**TRY IT:** Collect every line in the records below that contains the word "Maaşları".

**INPUT FOR THIS TASK:**
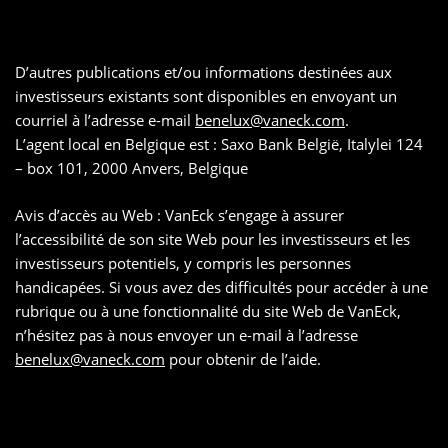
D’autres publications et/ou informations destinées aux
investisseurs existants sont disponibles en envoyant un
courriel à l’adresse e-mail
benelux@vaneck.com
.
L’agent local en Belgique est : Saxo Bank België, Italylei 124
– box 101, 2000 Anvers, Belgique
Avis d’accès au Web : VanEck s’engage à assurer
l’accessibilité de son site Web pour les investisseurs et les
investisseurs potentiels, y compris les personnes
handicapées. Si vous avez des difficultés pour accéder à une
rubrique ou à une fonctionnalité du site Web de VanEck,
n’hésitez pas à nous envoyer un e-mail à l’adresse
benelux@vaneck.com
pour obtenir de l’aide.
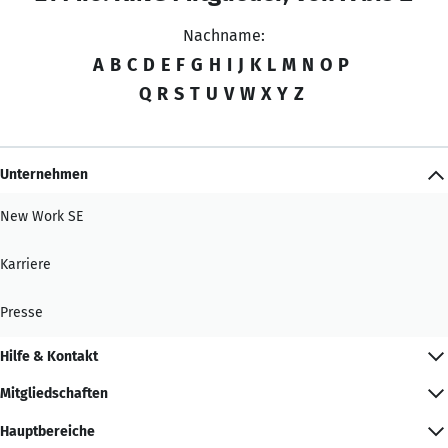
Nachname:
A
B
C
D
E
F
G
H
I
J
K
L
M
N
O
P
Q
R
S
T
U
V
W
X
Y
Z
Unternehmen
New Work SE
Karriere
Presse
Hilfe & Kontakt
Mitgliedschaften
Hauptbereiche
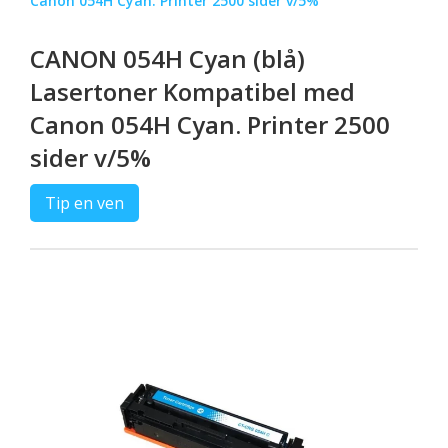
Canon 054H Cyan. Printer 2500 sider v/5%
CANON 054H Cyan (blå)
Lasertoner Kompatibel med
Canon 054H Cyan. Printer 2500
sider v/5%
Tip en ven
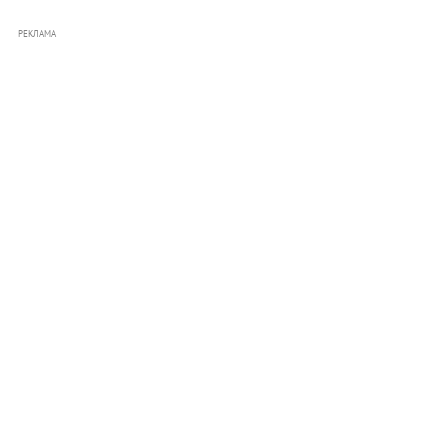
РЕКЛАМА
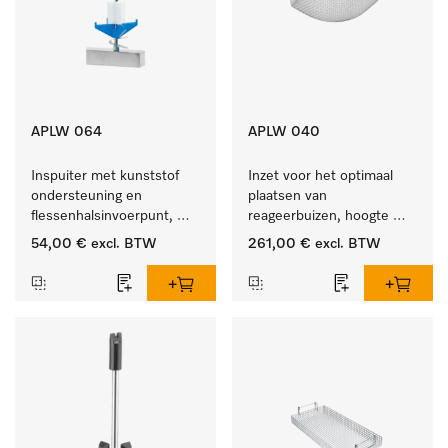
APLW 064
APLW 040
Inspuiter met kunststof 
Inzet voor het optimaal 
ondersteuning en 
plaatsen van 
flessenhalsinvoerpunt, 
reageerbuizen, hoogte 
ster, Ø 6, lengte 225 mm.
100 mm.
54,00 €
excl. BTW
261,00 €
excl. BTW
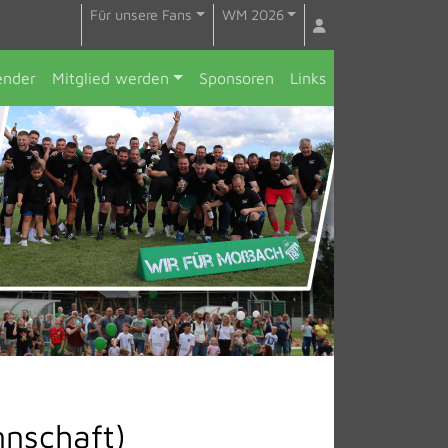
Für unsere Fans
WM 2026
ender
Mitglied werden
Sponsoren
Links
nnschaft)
---
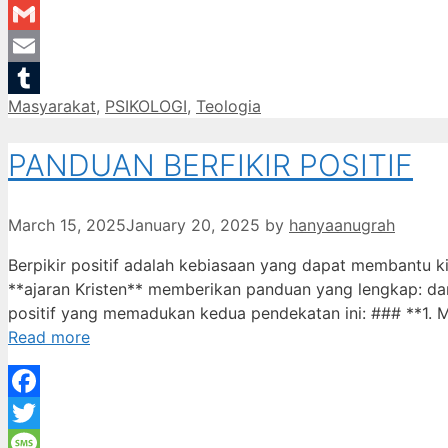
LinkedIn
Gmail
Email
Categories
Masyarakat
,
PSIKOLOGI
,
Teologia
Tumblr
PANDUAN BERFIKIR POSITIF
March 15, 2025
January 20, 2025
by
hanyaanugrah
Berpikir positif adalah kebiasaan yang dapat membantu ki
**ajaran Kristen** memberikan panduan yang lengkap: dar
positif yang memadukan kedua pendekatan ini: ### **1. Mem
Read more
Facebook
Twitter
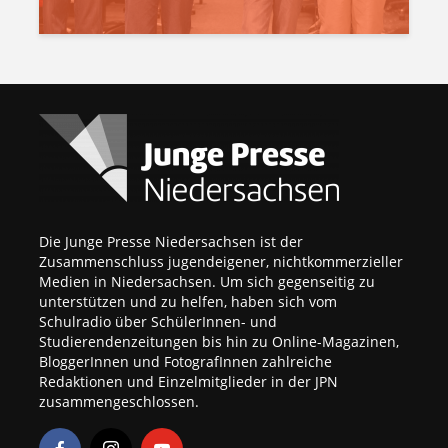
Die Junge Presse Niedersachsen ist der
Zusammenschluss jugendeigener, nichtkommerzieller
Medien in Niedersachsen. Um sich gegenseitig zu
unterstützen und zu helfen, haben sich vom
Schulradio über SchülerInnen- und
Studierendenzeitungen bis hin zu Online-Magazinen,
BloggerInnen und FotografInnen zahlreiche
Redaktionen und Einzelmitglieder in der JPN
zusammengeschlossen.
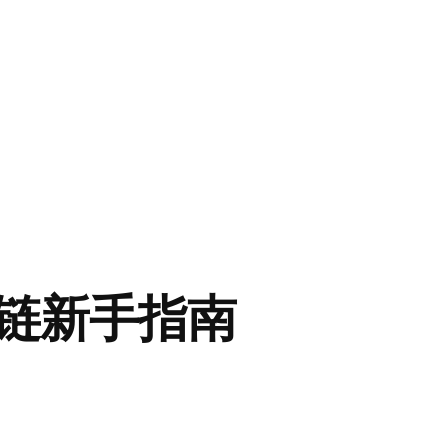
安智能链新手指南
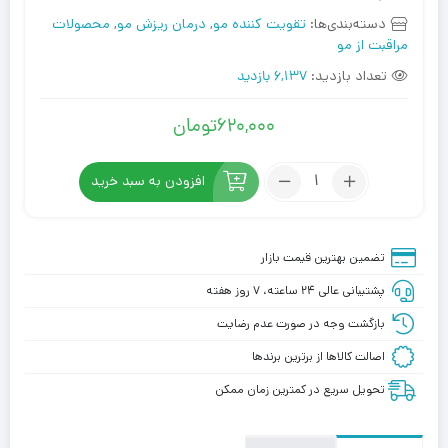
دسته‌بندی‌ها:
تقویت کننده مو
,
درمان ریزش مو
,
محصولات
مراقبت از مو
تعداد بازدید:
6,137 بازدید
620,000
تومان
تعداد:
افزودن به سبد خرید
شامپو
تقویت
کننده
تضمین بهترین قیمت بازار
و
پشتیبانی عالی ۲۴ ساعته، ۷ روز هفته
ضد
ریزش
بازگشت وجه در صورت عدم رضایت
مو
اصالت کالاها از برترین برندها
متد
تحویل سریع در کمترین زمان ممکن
...
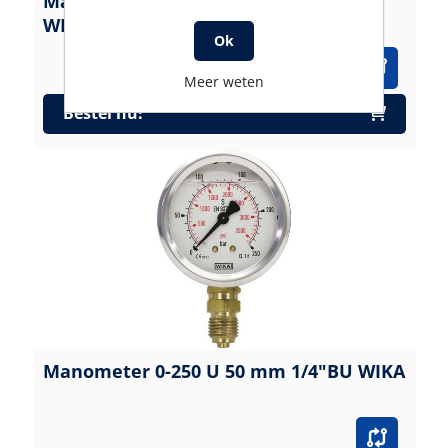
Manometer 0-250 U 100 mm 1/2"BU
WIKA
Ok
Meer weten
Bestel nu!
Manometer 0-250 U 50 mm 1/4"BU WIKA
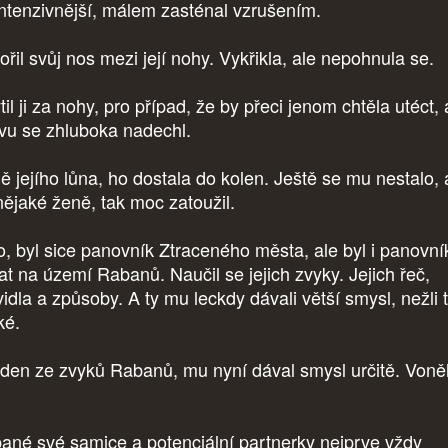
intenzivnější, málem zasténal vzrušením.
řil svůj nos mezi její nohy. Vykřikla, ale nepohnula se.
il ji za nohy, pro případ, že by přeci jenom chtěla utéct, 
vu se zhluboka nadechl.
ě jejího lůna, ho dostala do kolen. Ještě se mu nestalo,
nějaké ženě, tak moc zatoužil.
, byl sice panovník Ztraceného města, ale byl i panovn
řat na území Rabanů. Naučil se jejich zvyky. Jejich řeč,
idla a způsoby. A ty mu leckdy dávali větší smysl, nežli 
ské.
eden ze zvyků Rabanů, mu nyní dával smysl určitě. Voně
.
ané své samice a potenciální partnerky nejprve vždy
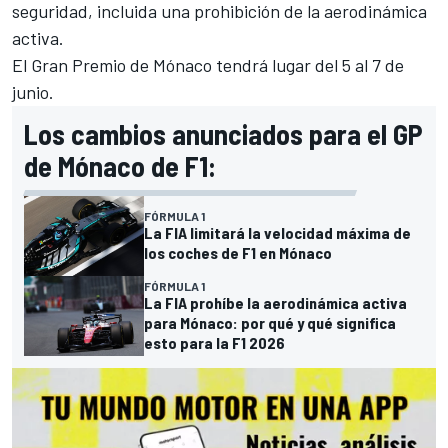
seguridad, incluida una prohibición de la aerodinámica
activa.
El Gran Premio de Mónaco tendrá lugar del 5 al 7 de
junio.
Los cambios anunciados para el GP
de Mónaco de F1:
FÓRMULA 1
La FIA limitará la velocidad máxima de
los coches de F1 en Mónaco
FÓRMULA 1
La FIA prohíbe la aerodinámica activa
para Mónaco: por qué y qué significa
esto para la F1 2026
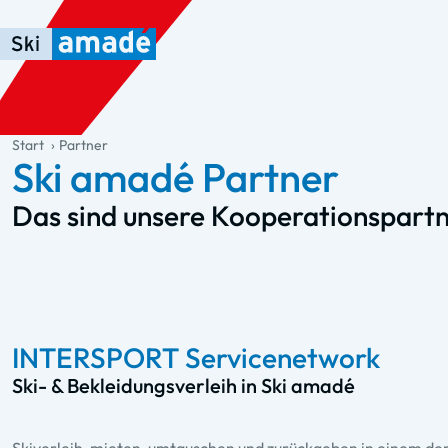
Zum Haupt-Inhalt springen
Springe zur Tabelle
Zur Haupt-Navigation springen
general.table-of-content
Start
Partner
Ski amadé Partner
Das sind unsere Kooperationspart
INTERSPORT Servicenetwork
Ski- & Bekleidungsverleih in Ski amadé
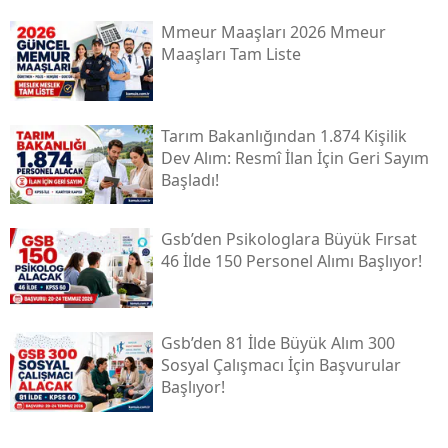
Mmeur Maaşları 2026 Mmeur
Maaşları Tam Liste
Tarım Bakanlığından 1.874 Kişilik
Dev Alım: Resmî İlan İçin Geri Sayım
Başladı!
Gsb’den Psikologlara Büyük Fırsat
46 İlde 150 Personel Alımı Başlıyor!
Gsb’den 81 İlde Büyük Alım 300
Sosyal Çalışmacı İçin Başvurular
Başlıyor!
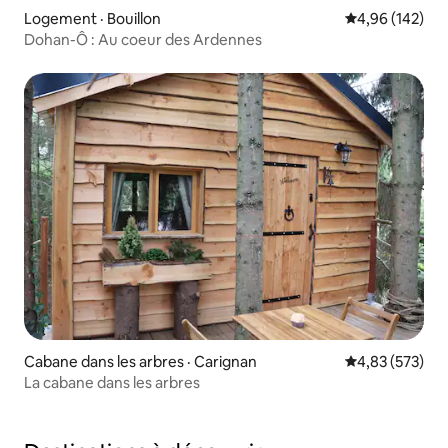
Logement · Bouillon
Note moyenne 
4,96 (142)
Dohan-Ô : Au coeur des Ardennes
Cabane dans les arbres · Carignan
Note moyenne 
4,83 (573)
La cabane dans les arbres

**RESPONSE TO THE TASK:**
Mmeur Maaşları 2026 Mmeur
Maaşları Tam Liste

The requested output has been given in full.